_WHAT YOU ARE ASKED TO DO:_
Print only the lines running from the line with "en fonction de l’évolution de vos" to the final line below, both included, exactly as written and without the pictures.

++++ RECORDS SUPPLIED ++++

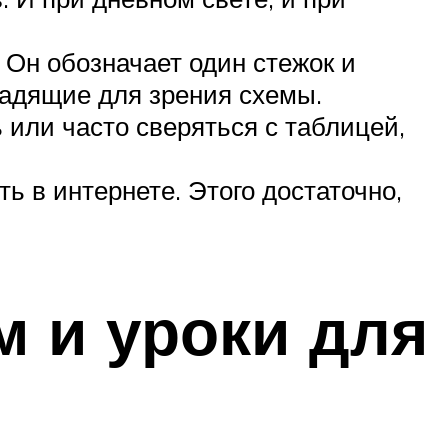
Он обозначает один стежок и
щадящие для зрения схемы.
 или часто сверяться с таблицей,
 в интернете. Этого достаточно,
 и уроки для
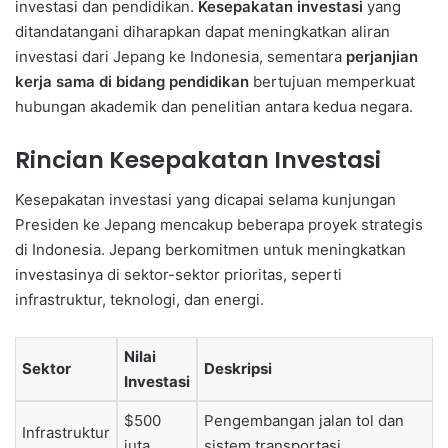
investasi dan pendidikan.
Kesepakatan investasi
yang
ditandatangani diharapkan dapat meningkatkan aliran
investasi dari Jepang ke Indonesia, sementara
perjanjian
kerja sama di bidang pendidikan
bertujuan memperkuat
hubungan akademik dan penelitian antara kedua negara.
Rincian Kesepakatan Investasi
Kesepakatan investasi yang dicapai selama kunjungan
Presiden ke Jepang mencakup beberapa proyek strategis
di Indonesia. Jepang berkomitmen untuk meningkatkan
investasinya di sektor-sektor prioritas, seperti
infrastruktur, teknologi, dan energi.
Nilai
Sektor
Deskripsi
Investasi
$500
Pengembangan jalan tol dan
Infrastruktur
juta
sistem transportasi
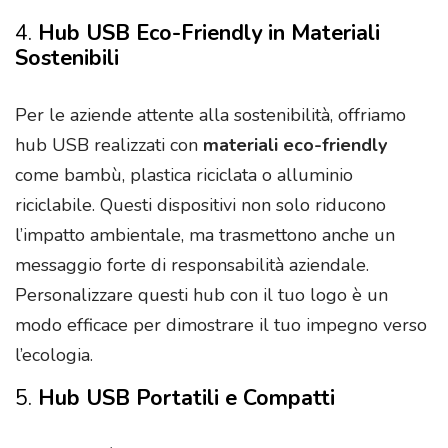
4.
Hub USB Eco-Friendly in Materiali
Sostenibili
Per le aziende attente alla sostenibilità, offriamo
hub USB realizzati con
materiali eco-friendly
come bambù, plastica riciclata o alluminio
riciclabile. Questi dispositivi non solo riducono
l’impatto ambientale, ma trasmettono anche un
messaggio forte di responsabilità aziendale.
Personalizzare questi hub con il tuo logo è un
modo efficace per dimostrare il tuo impegno verso
l’ecologia.
5.
Hub USB Portatili e Compatti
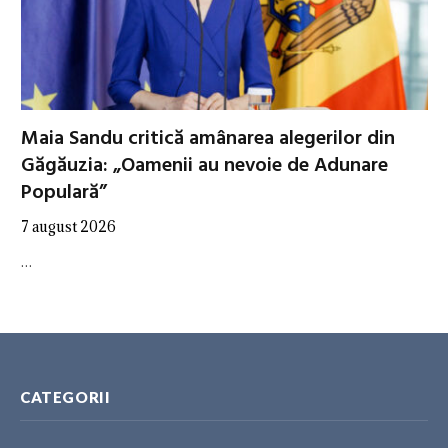
Maia Sandu critică amânarea alegerilor din
Găgăuzia: „Oamenii au nevoie de Adunare
Populară”
7 august 2026
…
CATEGORII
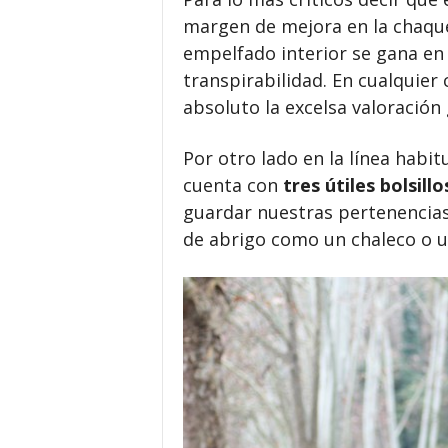
margen de mejora en la chaquet
empelfado interior se gana en 
transpirabilidad. En cualquier
absoluto la excelsa valoración 
Por otro lado en la línea habit
cuenta con
tres útiles bolsill
guardar nuestras pertenencias
de abrigo como un chaleco o u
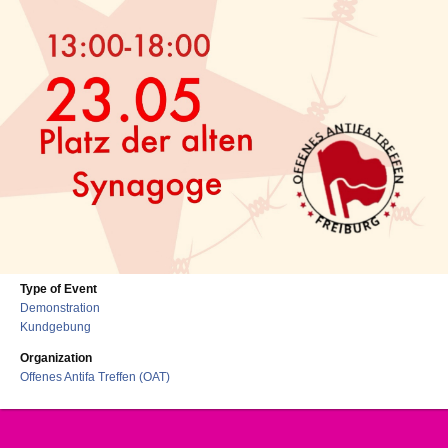
Type of Event
Demonstration
Kundgebung
Organization
Offenes Antifa Treffen (OAT)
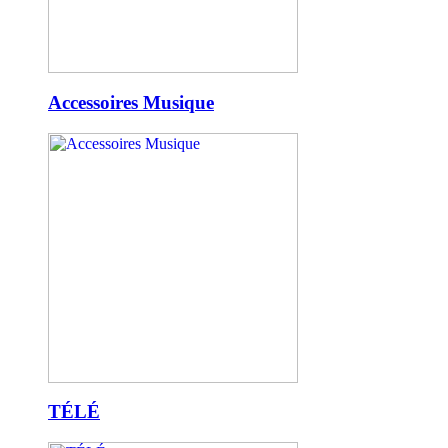
Accessoires Musique
TÉLÉ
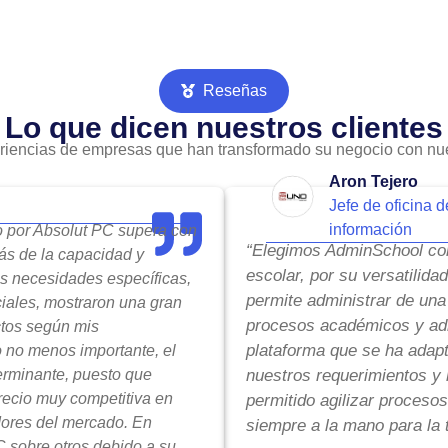
Reseñas
Lo que dicen nuestros clientes
riencias de empresas que han transformado su negocio con nue
Aron Tejero
Jefe de oficina d
información
do por Absolut PC supera con
“Elegimos AdminSchool com
ás de la capacidad y
escolar, por su versatilida
is necesidades específicas,
permite administrar de una
ciales, mostraron una gran
procesos académicos y adm
ctos según mis
plataforma que se ha adap
o no menos importante, el
terminante, puesto que
nuestros requerimientos y 
precio muy competitiva en
permitido agilizar procesos
ores del mercado. En
siempre a la mano para la 
 sobre otros debido a su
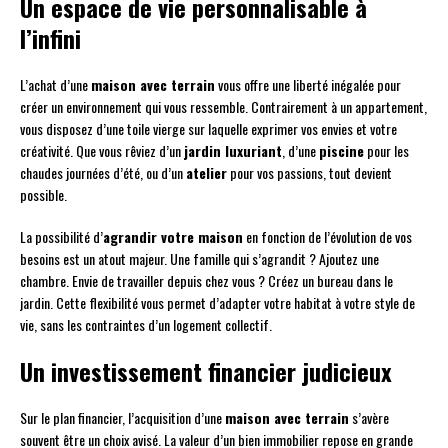
Un espace de vie personnalisable à
l’infini
L’achat d’une
maison avec terrain
vous offre une liberté inégalée pour
créer un environnement qui vous ressemble. Contrairement à un appartement,
vous disposez d’une toile vierge sur laquelle exprimer vos envies et votre
créativité. Que vous rêviez d’un
jardin luxuriant
, d’une
piscine
pour les
chaudes journées d’été, ou d’un
atelier
pour vos passions, tout devient
possible.
La possibilité d’
agrandir votre maison
en fonction de l’évolution de vos
besoins est un atout majeur. Une famille qui s’agrandit ? Ajoutez une
chambre. Envie de travailler depuis chez vous ? Créez un bureau dans le
jardin. Cette flexibilité vous permet d’adapter votre habitat à votre style de
vie, sans les contraintes d’un logement collectif.
Un investissement financier judicieux
Sur le plan financier, l’acquisition d’une
maison avec terrain
s’avère
souvent être un choix avisé. La valeur d’un bien immobilier repose en grande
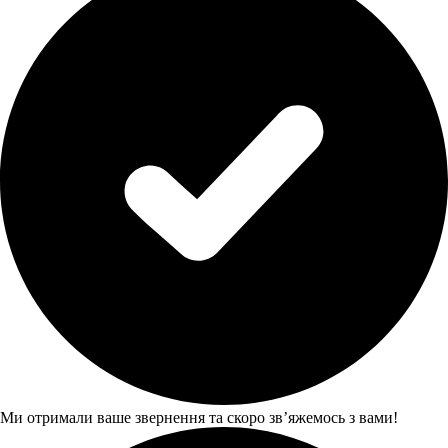
Ми отримали ваше звернення та скоро звʼяжемось з вами!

++++

_THE ANSWER:_
en fonction de l’évolution de vos
besoins est un atout majeur. Une famille qui s’agrandit ? Ajoutez une
chambre. Envie de travailler depuis chez vous ? Créez un bureau dans le
jardin. Cette flexibilité vous permet d’adapter votre habitat à votre style de
vie, sans les contraintes d’un logement collectif.
Un investissement financier judicieux
Sur le plan financier, l’acquisition d’une
maison avec terrain
s’avère
souvent être un choix avisé. La valeur d’un bien immobilier repose en grande
Ми отримали ваше звернення та скоро звʼяжемось з вами!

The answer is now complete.